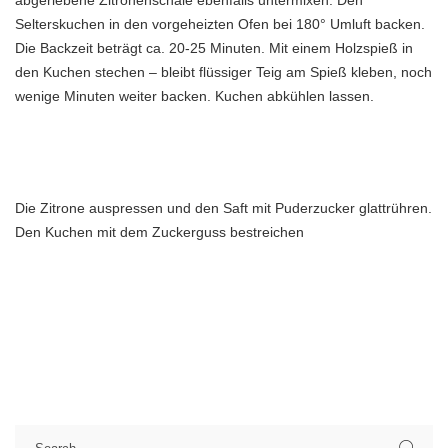
abgeriebene Zitronenschale ebenfalls untermixen. Den
Selterskuchen in den vorgeheizten Ofen bei 180° Umluft backen.
Die Backzeit beträgt ca. 20-25 Minuten. Mit einem Holzspieß in
den Kuchen stechen – bleibt flüssiger Teig am Spieß kleben, noch
wenige Minuten weiter backen. Kuchen abkühlen lassen.
Die Zitrone auspressen und den Saft mit Puderzucker glattrühren.
Den Kuchen mit dem Zuckerguss bestreichen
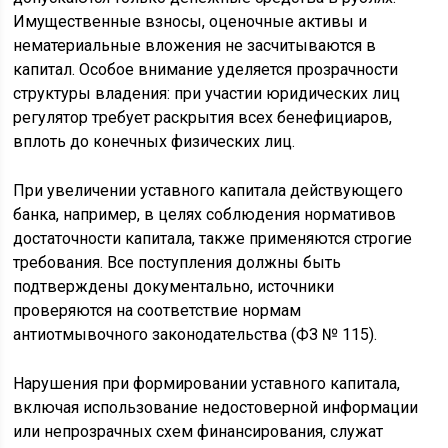
Имущественные взносы, оценочные активы и
нематериальные вложения не засчитываются в
капитал. Особое внимание уделяется прозрачности
структуры владения: при участии юридических лиц
регулятор требует раскрытия всех бенефициаров,
вплоть до конечных физических лиц.
При увеличении уставного капитала действующего
банка, например, в целях соблюдения нормативов
достаточности капитала, также применяются строгие
требования. Все поступления должны быть
подтверждены документально, источники
проверяются на соответствие нормам
антиотмывочного законодательства (ФЗ № 115).
Нарушения при формировании уставного капитала,
включая использование недостоверной информации
или непрозрачных схем финансирования, служат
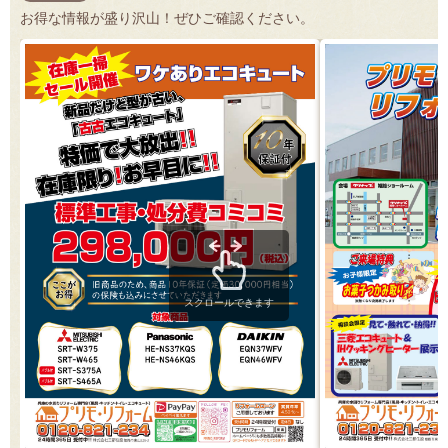
お得な情報が盛り沢山！ぜひご確認ください。
スクロールできます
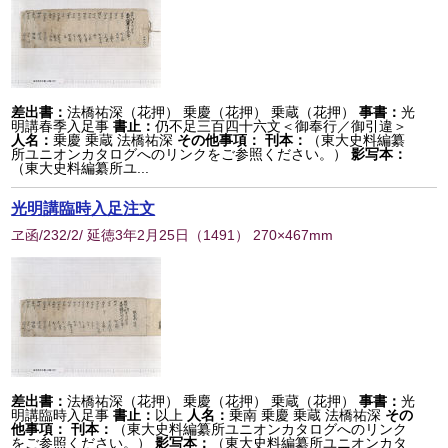
差出書：
法橋祐深（花押） 乗慶（花押） 乗蔵（花押）
事書：
光
明講春季入足事
書止：
仍不足三百四十六文＜御奉行／御引違＞
人名：
乗慶 乗蔵 法橋祐深
その他事項：
刊本：
（東大史料編纂
所ユニオンカタログへのリンクをご参照ください。）
影写本：
（東大史料編纂所ユ...
光明講臨時入足注文
ヱ函/232/2/ 延徳3年2月25日
（
1491
） 270×467mm
差出書：
法橋祐深（花押） 乗慶（花押） 乗蔵（花押）
事書：
光
明講臨時入足事
書止：
以上
人名：
乗南 乗慶 乗蔵 法橋祐深
その
他事項：
刊本：
（東大史料編纂所ユニオンカタログへのリンク
をご参照ください。）
影写本：
（東大史料編纂所ユニオンカタ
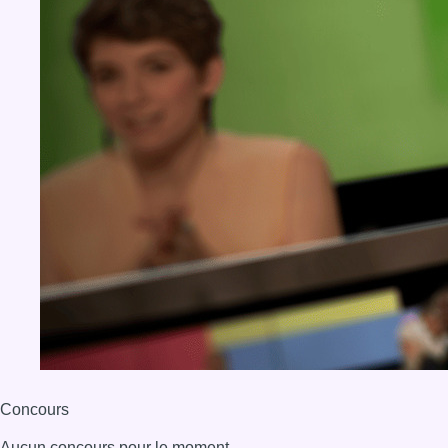
BX1 2026
Back to top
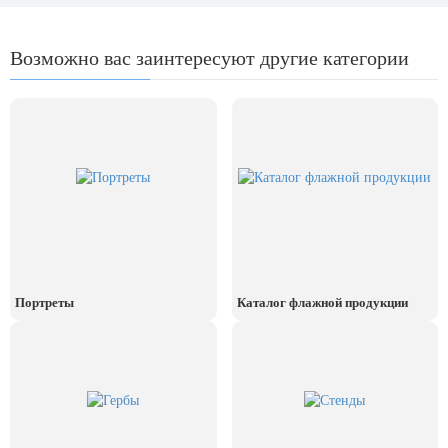
Возможно вас заинтересуют другие категории
Портреты
Каталог флажной продукции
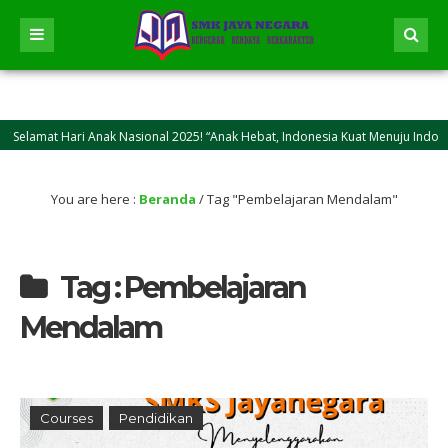
elamat Hari Anak Nasional 2025! “Anak Hebat, Indonesia Kuat Menuju Indonesia
elamat Idul Adha 2025M/1446 H! Semoga kasih sayang dan keikhlasan berkurban bi
You are here :
Beranda
/
Tag "Pembelajaran Mendalam"
Tag : Pembelajaran
Mendalam
Courses
Pendidikan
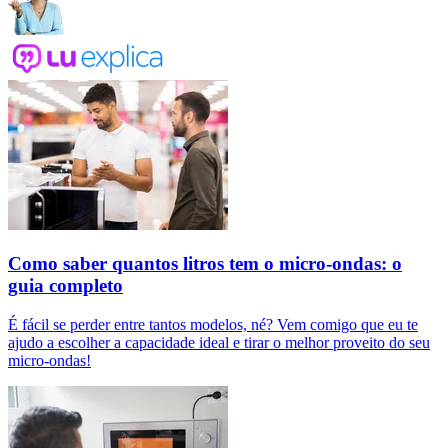
Como saber quantos litros tem o micro-ondas: o
guia completo
É fácil se perder entre tantos modelos, né? Vem comigo que eu te
ajudo a escolher a capacidade ideal e tirar o melhor proveito do seu
micro-ondas!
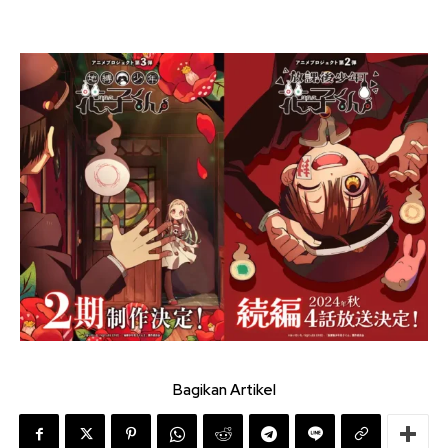
Bagikan Artikel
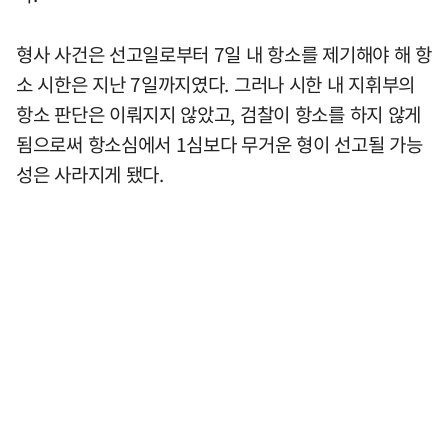
형사 사건은 선고일로부터 7일 내 항소를 제기해야 해 항
소 시한은 지난 7일까지였다. 그러나 시한 내 지휘부의
항소 판단은 이뤄지지 않았고, 검찰이 항소를 하지 않게
됨으로써 항소심에서 1심보다 무거운 형이 선고될 가능
성은 사라지게 됐다.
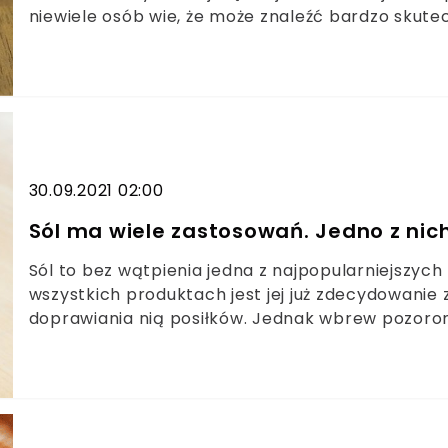
niewiele osób wie, że może znaleźć bardzo skute
wsypać dwie łyżki soli do pralki a efekt będzie 
stary. Sól w pralkach stosowana była przez nasze
bardzo skuteczny środek do prania. Dziś jej zasto
30.09.2021 02:00
Sól ma wiele zastosowań. Jedno z ni
Sól to bez wątpienia jedna z najpopularniejszy
wszystkich produktach jest jej już zdecydowanie
doprawiania nią posiłków. Jednak wbrew pozorom
zdecydowanie wykraczają poza te spożywcze. Sól
przyprawa, ale także jako doskonały środek czys
chwastami. Mało tego, możemy używać jej także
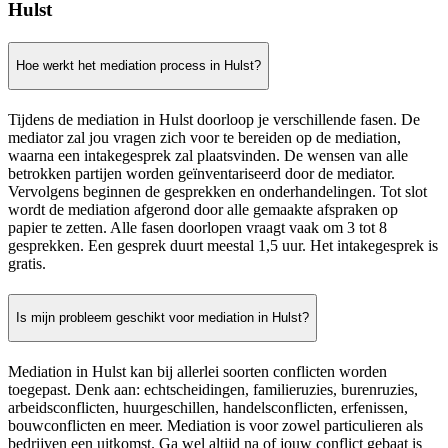
Hulst
Hoe werkt het mediation process in Hulst?
Tijdens de mediation in Hulst doorloop je verschillende fasen. De
mediator zal jou vragen zich voor te bereiden op de mediation,
waarna een intakegesprek zal plaatsvinden. De wensen van alle
betrokken partijen worden geïnventariseerd door de mediator.
Vervolgens beginnen de gesprekken en onderhandelingen. Tot slot
wordt de mediation afgerond door alle gemaakte afspraken op
papier te zetten. Alle fasen doorlopen vraagt vaak om 3 tot 8
gesprekken. Een gesprek duurt meestal 1,5 uur. Het intakegesprek is
gratis.
Is mijn probleem geschikt voor mediation in Hulst?
Mediation in Hulst kan bij allerlei soorten conflicten worden
toegepast. Denk aan: echtscheidingen, familieruzies, burenruzies,
arbeidsconflicten, huurgeschillen, handelsconflicten, erfenissen,
bouwconflicten en meer. Mediation is voor zowel particulieren als
bedrijven een uitkomst. Ga wel altijd na of jouw conflict gebaat is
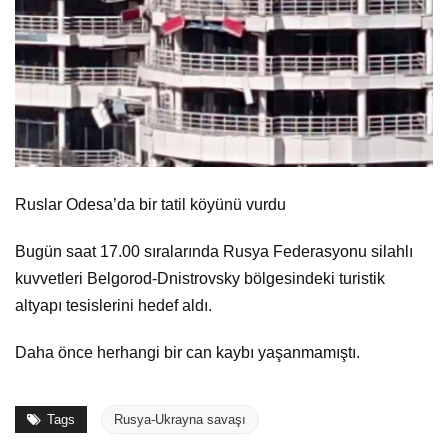
Ruslar Odesa’da bir tatil köyünü vurdu
Bugün saat 17.00 sıralarında Rusya Federasyonu silahlı
kuvvetleri Belgorod-Dnistrovsky bölgesindeki turistik
altyapı tesislerini hedef aldı.
Daha önce herhangi bir can kaybı yaşanmamıştı.
Tags
Rusya-Ukrayna savaşı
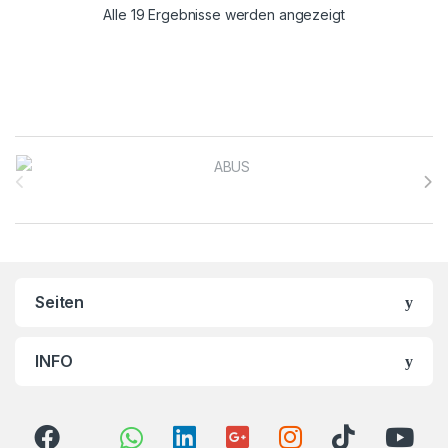
Alle 19 Ergebnisse werden angezeigt
Brands Carousel
Seiten
INFO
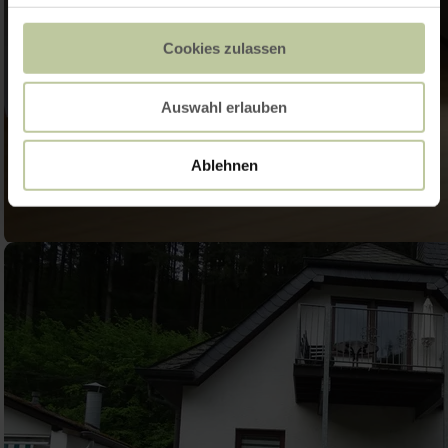
Cookies zulassen
Auswahl erlauben
Ablehnen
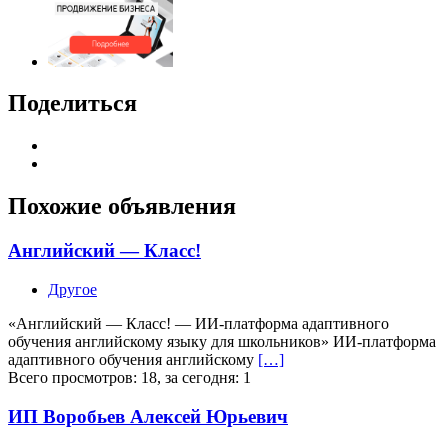
Поделиться
Похожие объявления
Английский — Класс!
Другое
«Английский — Класс! — ИИ-платформа адаптивного
обучения английскому языку для школьников» ИИ-платформа
адаптивного обучения английскому
[…]
Всего просмотров: 18, за сегодня: 1
ИП Воробьев Алексей Юрьевич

++++++

• [Work request] Copy each line of the listing that carries the word "капитала".

• [Reply to the exercise]
При увеличении уставного капитала действующего
достаточности капитала, также применяются строгие
Нарушения при формировании уставного капитала,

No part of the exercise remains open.